Miners in Bolivia’s capital set off small dynamite charges and attempted to force their way into the government palace on Thursday, escalating a second week of nationwide protests against the administration of President Rodrigo Paz, according to the Associated Press. Riot police responded with tear gas as thousands of miners who had gathered downtown to demand labor reforms and fuel turned their demonstration toward calls for the president’s resignation.
The clashes came hours after rural schoolteachers marched through La Paz to demand higher wages, adding a second front of labor pressure to demonstrations that have paralyzed the capital with blockades and street occupations in recent days.
The unrest initially erupted as farmers demanded the repeal of a law that permitted land mortgaging — a measure critics argued would expose small agricultural landholders to foreclosure and dispossession. Paz signed a decree Wednesday night annulling that law, and he publicly called for an end to the protests, according to the AP report. But the concession failed to halt the demonstrations, which have since expanded in both geography and constituency.
The use of small dynamite charges by miners — a tactic the AP described as increasingly common during the second week of unrest — marked an escalation in the intensity of the protests. The sound of explosions in the capital’s center, combined with police tear gas, sent demonstrators and bystanders scrambling, though the AP’s initial dispatch did not report injuries or arrests.

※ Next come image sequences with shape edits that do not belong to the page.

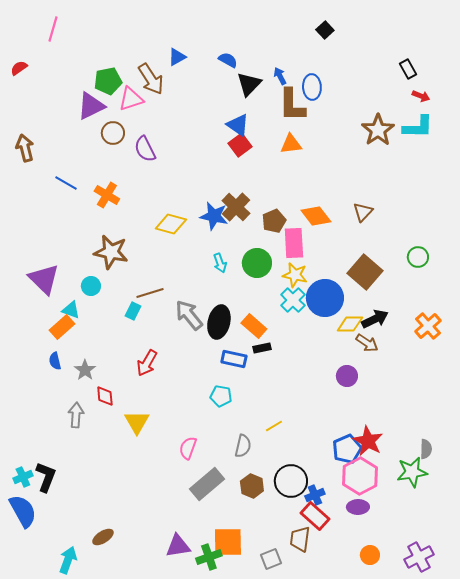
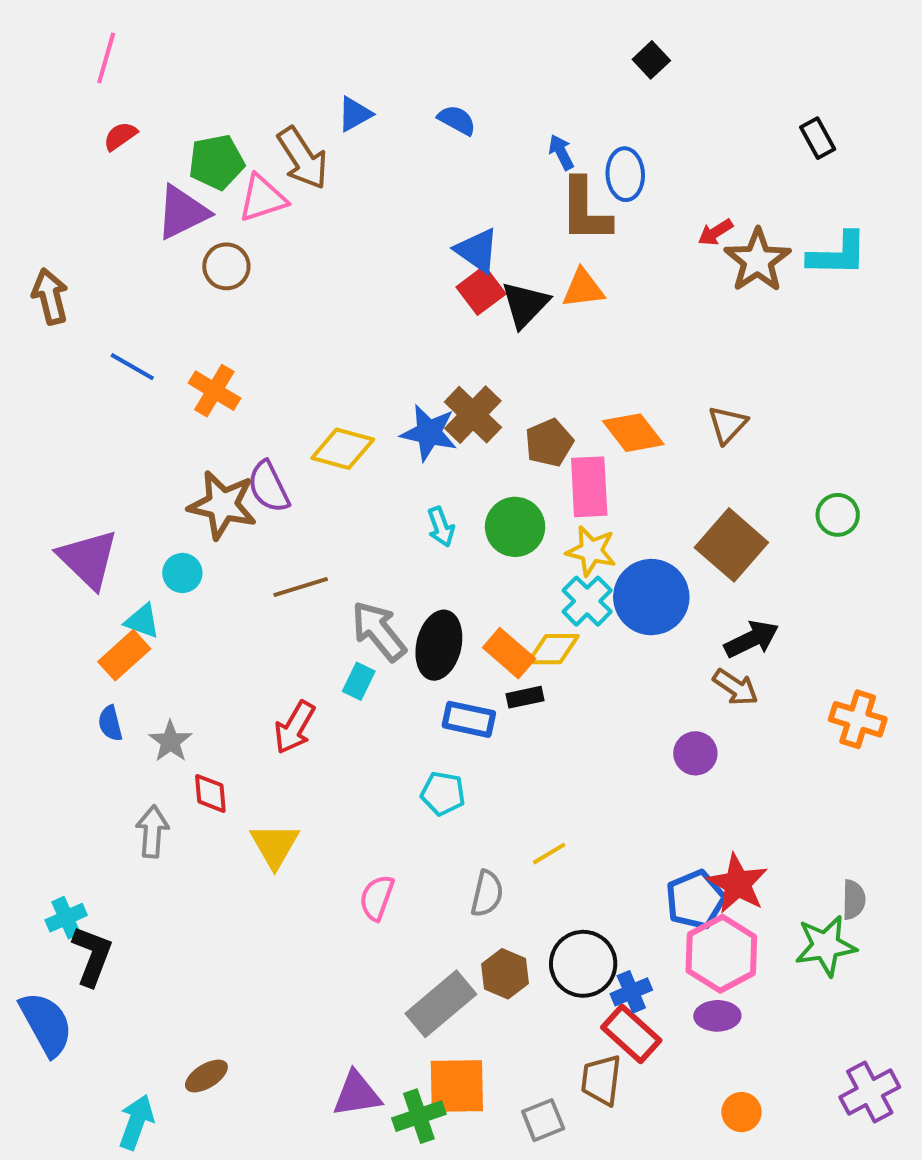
red semicircle: (19, 68) -> (120, 136), moved
black triangle: (249, 84) -> (525, 304), moved
red arrow: (421, 96) -> (715, 232), moved, turned 126
purple semicircle: (145, 149) -> (269, 487), moved
cyan rectangle: (133, 311) -> (359, 681), moved
yellow diamond: (350, 324) -> (553, 649), moved
orange cross: (428, 326) -> (858, 719), moved, turned -32
cyan cross: (23, 477) -> (66, 918), moved
gray rectangle: (207, 484) -> (441, 1004), moved
purple cross: (419, 557) -> (870, 1092), moved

Paz was sworn in as president late last year, bringing to a close nearly two decades of one-party rule in the Andean nation. The current wave of unrest represents the most sustained challenge to his government’s stability since he assumed office. His administration has not yet commented publicly on the miners’ specific demands or on the calls for his resignation that were heard in Thursday’s crowd.
The AP’s report did not include comment from Paz administration officials, union leadership, or the national police, and details on the number of demonstrators and any injuries remained limited in the initial dispatch.